MORE TALK, MORE MUSIC... ALL ON XM!

Starting February 1, 2004, XM's Music Channels will be 100% Commercial-Free! 

XM's 2004 lineup also includes five new channels: Highway 16, The Blend, Fungus, Lucy and MSNBC. 

In addition to 100% commercial-free music, XM Instant Traffic & Weather will offer listeners in-depth, up-to-date road & weather conditions in 21 major metropolitan markets nationwide, 24 hours a day, seven days a week.
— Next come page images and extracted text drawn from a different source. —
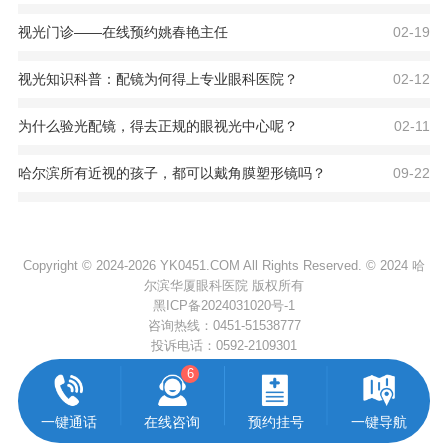
视光门诊——在线预约姚春艳主任
02-19
视光知识科普：配镜为何得上专业眼科医院？
02-12
为什么验光配镜，得去正规的眼视光中心呢？
02-11
哈尔滨所有近视的孩子，都可以戴角膜塑形镜吗？
09-22
Copyright © 2024-2026 YK0451.COM All Rights Reserved. © 2024 哈
尔滨华厦眼科医院 版权所有
黑ICP备2024031020号-1
咨询热线：
0451-51538777
投诉电话：
0592-2109301
6
一键通话
在线咨询
预约挂号
一键导航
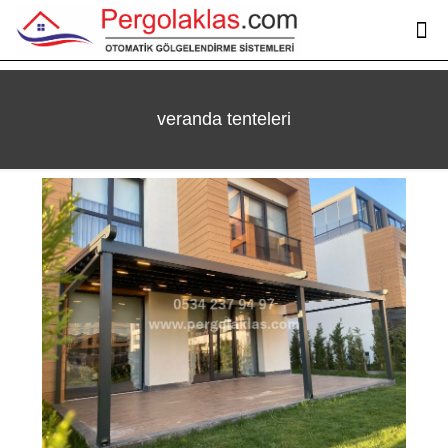
veranda tenteleri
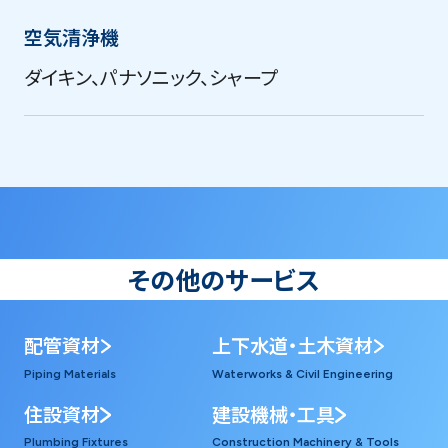
空気清浄機
ダイキン、パナソニック、シャープ
その他のサービス
配管資材
上下水道・土木資材
Piping Materials
Waterworks & Civil Engineering
住設資材
建設機械・工具
Plumbing Fixtures
Construction Machinery & Tools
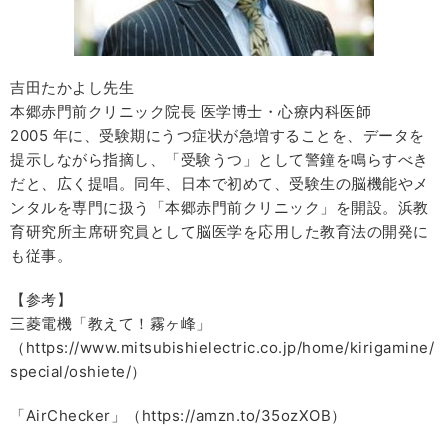
吉田たかよし先生
本郷赤門前クリニック院長 医学博士・心療内科医師
2005 年に、受験期にうつ症状が急増することを、データを
提示しながら指摘し、「受験うつ」として警鐘を鳴らすべき
だと、広く提唱。同年、日本で初めて、受験生の脳機能やメ
ンタルを専門に扱う「本郷赤門前クリニック」を開設。浜教
育研究所主席研究員として脳医学を応用した教育法の開発に
も従事。
【参考】
三菱電機「教えて！霧ヶ峰」
（https://www.mitsubishielectric.co.jp/home/kirigamine/
special/oshiete/）
「AirChecker」（https://amzn.to/35ozXOB）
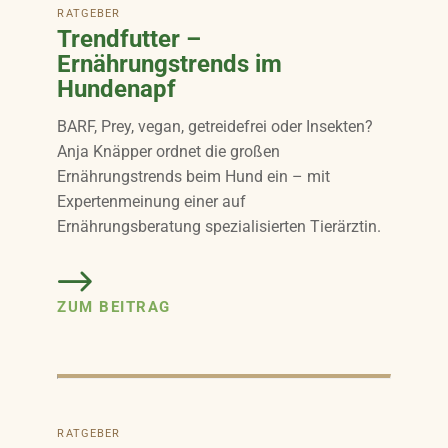
RATGEBER
Trendfutter –
Ernährungstrends im
Hundenapf
BARF, Prey, vegan, getreidefrei oder Insekten?
Anja Knäpper ordnet die großen
Ernährungstrends beim Hund ein – mit
Expertenmeinung einer auf
Ernährungsberatung spezialisierten Tierärztin.
ZUM BEITRAG
RATGEBER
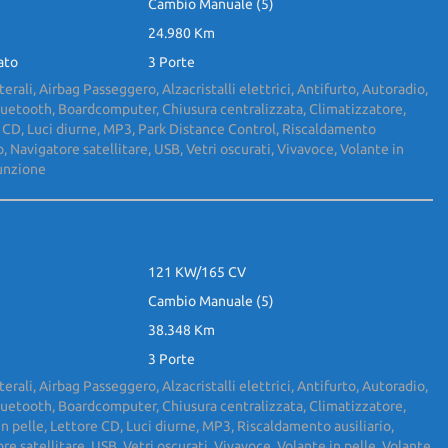
Cambio Manuale (5)
24.980 Km
ato
3 Porte
terali, Airbag Passeggero, Alzacristalli elettrici, Antifurto, Autoradio,
luetooth, Boardcomputer, Chiusura centralizzata, Climatizzatore,
 CD, Luci diurne, MP3, Park Distance Control, Riscaldamento
o, Navigatore satellitare, USB, Vetri oscurati, Vivavoce, Volante in
funzione
Jet TURISMO 165cv PREZZO REALE
121 KW/165 CV
Cambio Manuale (5)
38.348 Km
3 Porte
terali, Airbag Passeggero, Alzacristalli elettrici, Antifurto, Autoradio,
luetooth, Boardcomputer, Chiusura centralizzata, Climatizzatore,
in pelle, Lettore CD, Luci diurne, MP3, Riscaldamento ausiliario,
e satellitare, USB, Vetri oscurati, Vivavoce, Volante in pelle, Volante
The first 15 metropolitan markets will launch March 1, 2004. 

Get ready for 68 Commercial-Free Music channels, plus 32 channels of News, Sports, Talk and Entertainment, and 21 channels of Traffic & Weather.


----------



## pez2002 (Dec 13, 2002)

Yeah baby Yeah


----------



## Steve Mehs (Mar 21, 2002)

I can't wait to get a listen to Lucy, and sample the industrial content on Fungus.


----------



## TopCat99 (Nov 3, 2002)

Woohoo! The rumors are true


----------



## Steve Mehs (Mar 21, 2002)

What rumors? XM first announced two weeks ago at CES.


----------



## BobMurdoch (Apr 24, 2002)

Also, don't forget that, starting in March, they will over local traffic and weather for several large markets.

If it weren't for sports broadcasts on radio while I am driving I would never turn off XM at this point.


----------